Tuesday 29 December 2015

Android N

Will Not Use Oracle's Proprietary Java APIs, Google Confirms



Amid its years-long lawsuit with Oracle, Google may have found a way
to circumvent the situation. The search engine giant has confirmed that
it will strip the parts of Android that are being disputed by Oracle and
switch to an open source alternative instead.

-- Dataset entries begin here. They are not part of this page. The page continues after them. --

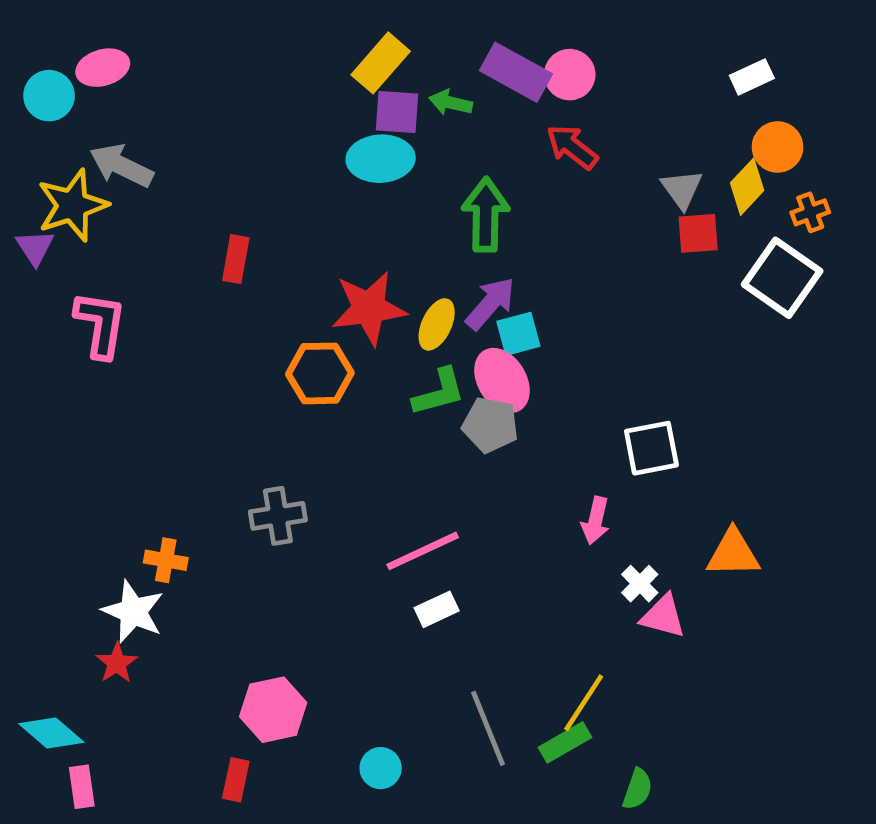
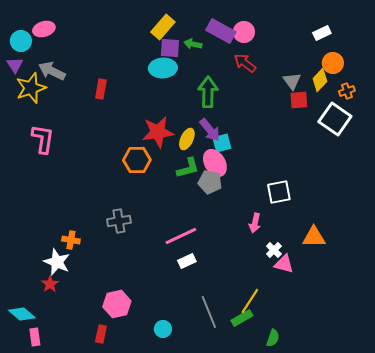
purple triangle: (35, 247) -> (15, 65), moved
red rectangle: (236, 259) -> (101, 89), moved
purple arrow: (490, 303) -> (210, 130), turned 100

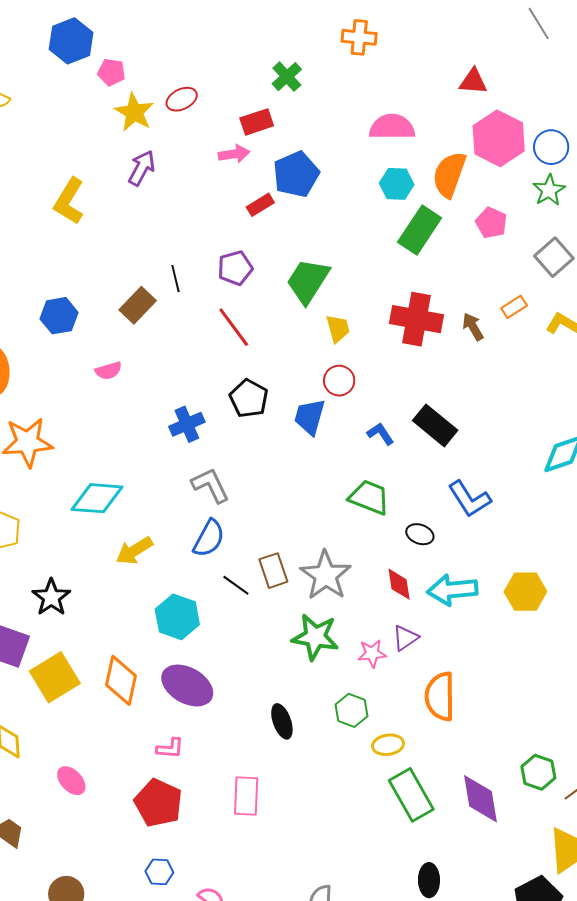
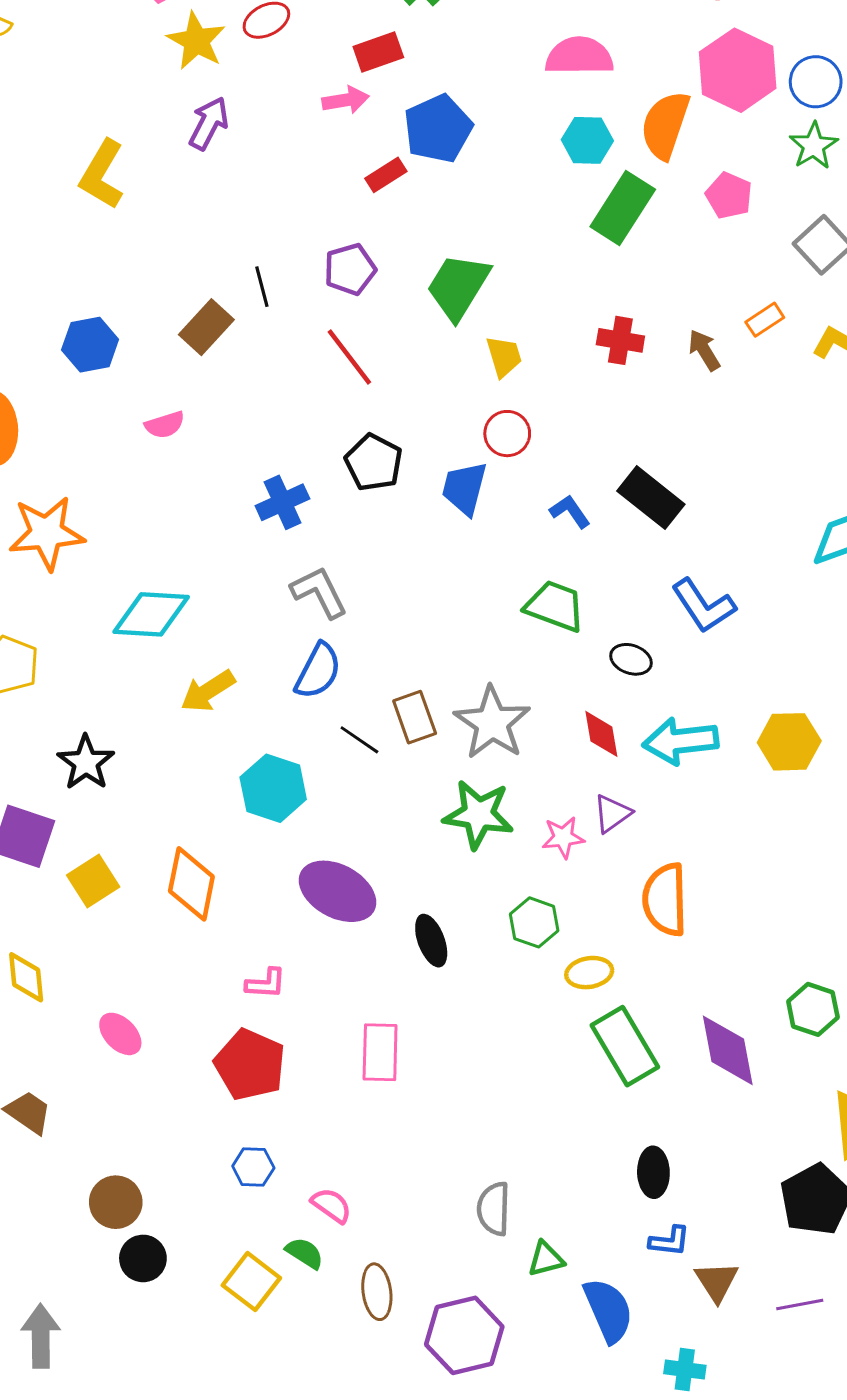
red cross: (417, 319) -> (620, 340), size x0.6
yellow square: (55, 677) -> (93, 881), size x0.7
purple ellipse: (187, 685) -> (338, 891), moved

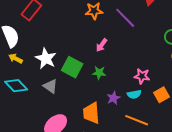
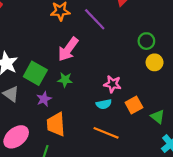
pink arrow: (102, 45) -> (68, 49), size x1.6
purple star: (114, 98) -> (44, 99), moved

Google has confirmed that Android N will ship without Oracle's proprietary
Java application programming interfaces. Instead, the company will be
utilising OpenJDK, an open source version of Oracle's Java Development
Kit. As you may wonder, OpenJDK is also controlled by Oracle, but Google
is legally permitted to use it.
"As an open-source platform, Android is built upon the collaboration of the
open-source community," a Google spokesperson told VentureBeat. "In our
upcoming release of Android, we plan to move Android's Java language libraries
to an OpenJDK-based approach, creating a common code base for developers
to build apps and services."
In 2010, Oracle sued Google on the grounds of copyright and patent infringement.

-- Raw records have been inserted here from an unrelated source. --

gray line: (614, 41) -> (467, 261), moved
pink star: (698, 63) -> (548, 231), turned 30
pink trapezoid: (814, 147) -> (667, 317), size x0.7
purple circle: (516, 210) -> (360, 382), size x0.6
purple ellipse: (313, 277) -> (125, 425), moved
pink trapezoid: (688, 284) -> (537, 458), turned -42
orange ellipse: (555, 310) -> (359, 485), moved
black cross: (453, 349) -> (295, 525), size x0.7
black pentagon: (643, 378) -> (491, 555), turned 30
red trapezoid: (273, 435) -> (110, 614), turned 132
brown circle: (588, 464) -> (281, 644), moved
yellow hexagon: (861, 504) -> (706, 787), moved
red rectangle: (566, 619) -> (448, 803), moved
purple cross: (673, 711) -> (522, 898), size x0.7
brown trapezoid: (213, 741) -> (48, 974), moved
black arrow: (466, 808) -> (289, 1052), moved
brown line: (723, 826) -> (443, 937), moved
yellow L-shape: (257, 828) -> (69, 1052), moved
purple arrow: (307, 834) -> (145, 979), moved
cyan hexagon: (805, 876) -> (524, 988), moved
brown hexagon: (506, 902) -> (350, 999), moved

Oracle, which had acquired Sun Microsystems earlier in the same year, said that
Android cannot use Java's API without permission. In 2012, a judge found that
Google did not infringe on Oracle's patents. The decision was, however,
reversed in 2014 in Oracle's favor, adding that Java's APIs can be copyrighted.
What's worth noting is that Google has never denied of utilising Java APIs in
Android,though it insists that APIs cannot be copyrighted. These APIs make
it easier for Java programmers to write apps for Android. APIs, for those
unfamiliar, enable two applications to interact with each other.
It isn't clear whether Google is just being clever and trying to remove
reliance on controversial APIs, or if it is a result of an internal settlement
between the two companies. Google insists that it has been
 using OpenJDK alongside Java APIs for quite some time.